I live in a house that's not primarily designed for cycling. If I ever become very rich, I already know what kind of criteria I have for designing a house built for cycling.
The house must have its entrance at ground level. No stairs. This means I can roll any bike inside my house without raising it with my hands. Makes also easier to replace refrigerators and washing machines (provided they are in the ground floor if the house has multiple floors), since you can roll them directly in with a hand truck. However, usually I probably would prefer just working on the bikes in the garage, but it's useful to be able to push the bike in to the main house as well.
The house must have a garage specially designed for cycling. This means the garage has its own ground source heat pump based heating system that heats it to a temperature far lower than the house itself. The garage must also be well insulated. The combination of being well insulated and having a separate ground source heat pump heating system means the heating energy consumption of the garage is very small. The purpose of the heating is to keep it above freezing for the entirety of the year. It's not to keep the temperature comfortably warm like 20C inside the house around the year. Since the temperature in the garage is about 5C or so even in the winter, it means electric scooter and electric bike batteries can be charged there. The garage would be designed so that the house is resellable to a non-cyclist, so it would have enough space for actually parking a car. However, for the cyclist, the car would obviously be parked elsewhere, so the house must have a parking place outdoors with roof over it (the roof prevents ice from forming in the windshield during winter, because it prevents the windshield losing its heat by radiating it into the cold space during non-cloudy nights).
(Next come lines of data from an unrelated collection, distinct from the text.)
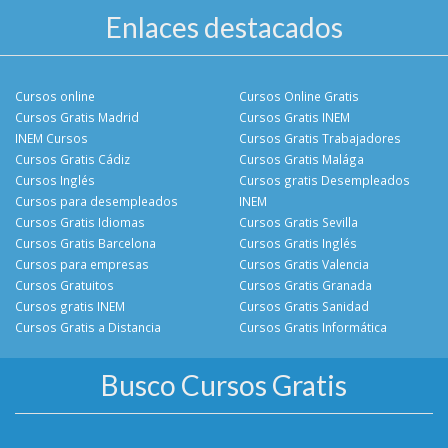
Enlaces destacados
Cursos online
Cursos Online Gratis
Cursos Gratis Madrid
Cursos Gratis INEM
INEM Cursos
Cursos Gratis Trabajadores
Cursos Gratis Cádiz
Cursos Gratis Malága
Cursos Inglés
Cursos gratis Desempleados
Cursos para desempleados
INEM
Cursos Gratis Idiomas
Cursos Gratis Sevilla
Cursos Gratis Barcelona
Cursos Gratis Inglés
Cursos para empresas
Cursos Gratis Valencia
Cursos Gratuitos
Cursos Gratis Granada
Cursos gratis INEM
Cursos Gratis Sanidad
Cursos Gratis a Distancia
Cursos Gratis Informática
Busco Cursos Gratis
Because opening an entire garage car door for just pushing one bike inside would be ridiculous, the garage should have a side entrance, a normal door with the same key as the house, at ground level, so that bikes can be pushed in through a normal door and don't require opening the garage car door.
I think in the space one car takes, a huge number of bikes can be parked, so the garage doesn't even have to be very big.
Also, for guests that prefer using a bike, there should be places where such bikes can be permanently locked outdoors. These are best made using inverse "U" shaped arches of tubes made from hard steel, that can lock a rear tire into them with a U lock using this locking strategy by Sheldon Brown.